May I know how DiffBind analyze peak present/absent data for a PCA analysis? The traditional PCA needs continuous values with the normal distribution. Does DiffBind use a non-parametric method? Or DiffBind use scores (e.g. FDR value) for each peak to perform PCA? Many thanks.
DiffBind uses for computing principal components depend on whether is has peak scores or read counts (before or after calling
In the cases of peak scores, the score for each peak is normalized to a 0..1 scale. When a merged set of peaks is computed to form the binding matrix, the (maximum) peak score is used for each sample. If the peak was not identified in a given sample (missing), it is assigned a value of -1. So we have values for all peaks and all samples.

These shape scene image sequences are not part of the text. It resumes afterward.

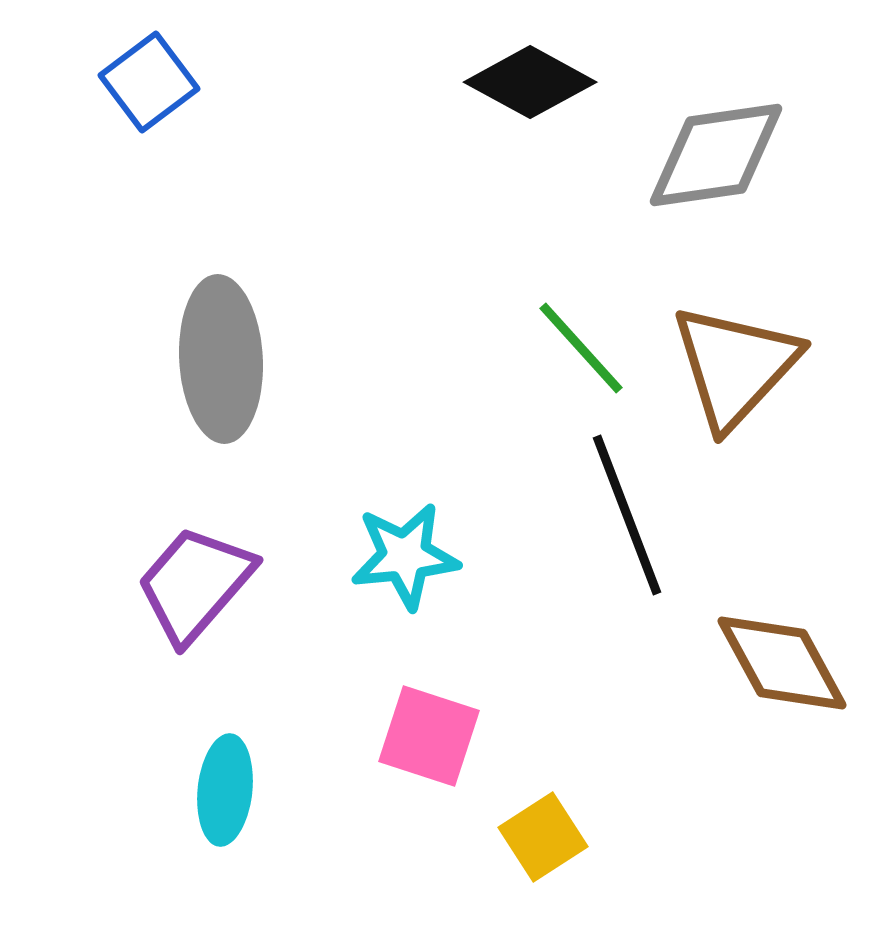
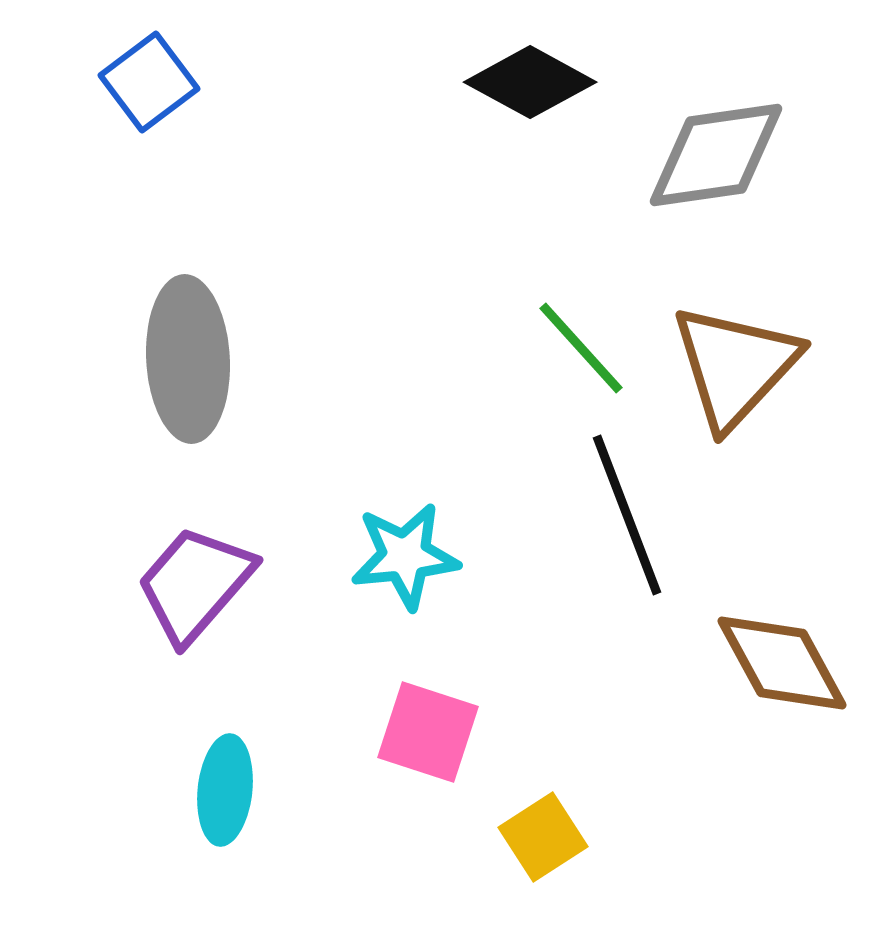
gray ellipse: moved 33 px left
pink square: moved 1 px left, 4 px up
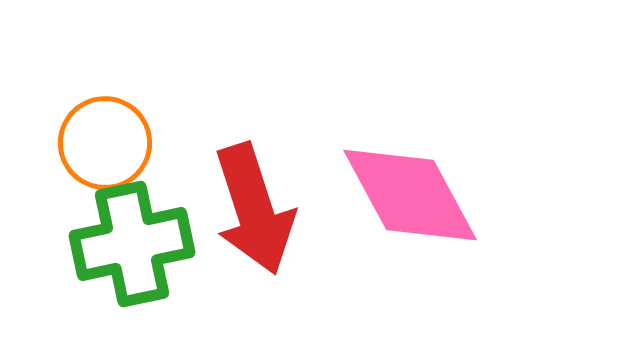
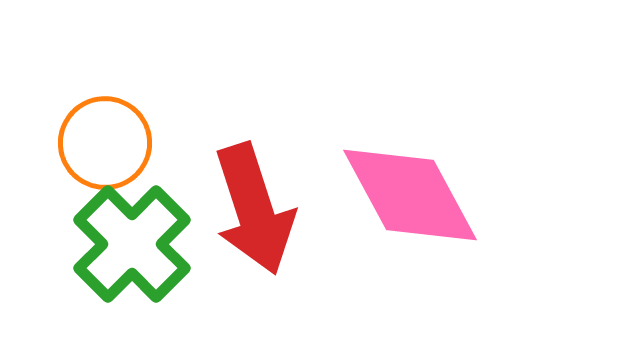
green cross: rotated 33 degrees counterclockwise
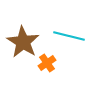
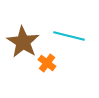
orange cross: rotated 18 degrees counterclockwise
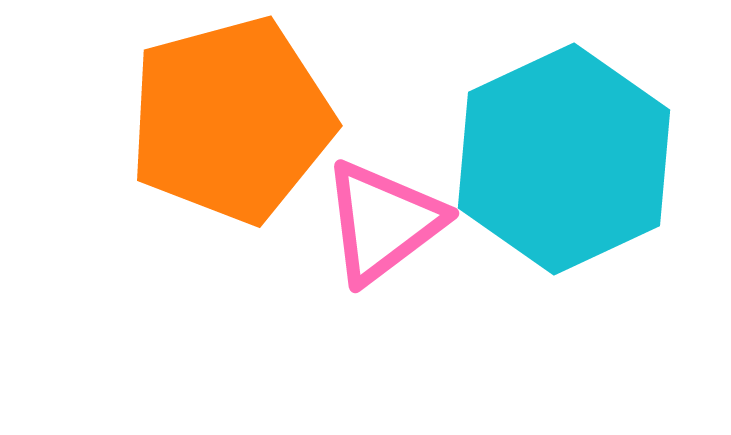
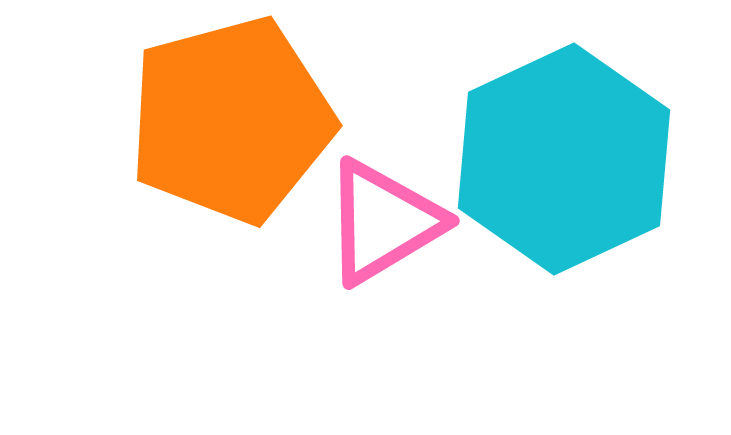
pink triangle: rotated 6 degrees clockwise
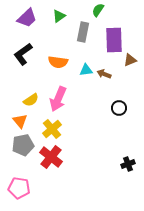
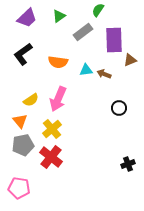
gray rectangle: rotated 42 degrees clockwise
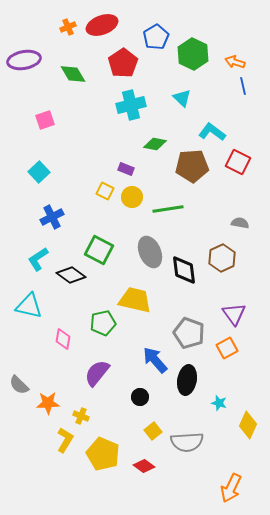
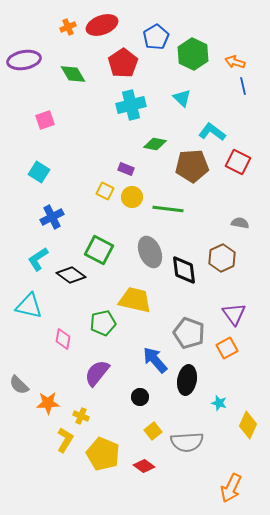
cyan square at (39, 172): rotated 15 degrees counterclockwise
green line at (168, 209): rotated 16 degrees clockwise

In the case os read counts, reads are counted for every peak in every sample whether or not the peak was identified for that sample. So we have a read count for all peaks and all samples. Various scores are calculated from these read scores (as described in the man page for
dba.count). For PCAs based on analyzed contrasts, the normalized read counts are use.
DiffBind uses the
princomp function to compute principal components.
In the sample sheet, if you set the
PeakCaller values to "
narrow", it will by default use the 8th column. You can control which column is used by adding a column called
ScoreCol to the sample sheet.
The impact of missing peaks (in the form of higher variance) that result from using a -1 score for missing peaks is intentional. The idea is that when correlating peak calls, the binary aspect of whether a binding site is identified (occupancy) is more important than the specific score assigned to a called peak. This is especially true when using the p-value based score that MACS generates, which is an indication of the confidence that a called peak is real, not a value indicating the "strength" of the peak.
In general, using peak scores to do clustering (whether by correlation heatmap or PCA) is of far less interest than using scores derived from read counts. Peak calling is very noisy and somewhat arbitrary as it requires a binary decision (peak/not a peak). Read scores on the other hand are a much more detailed reflection of the underlying data, allowing quantitative analysis, and are preferable to peak scores for most purposes.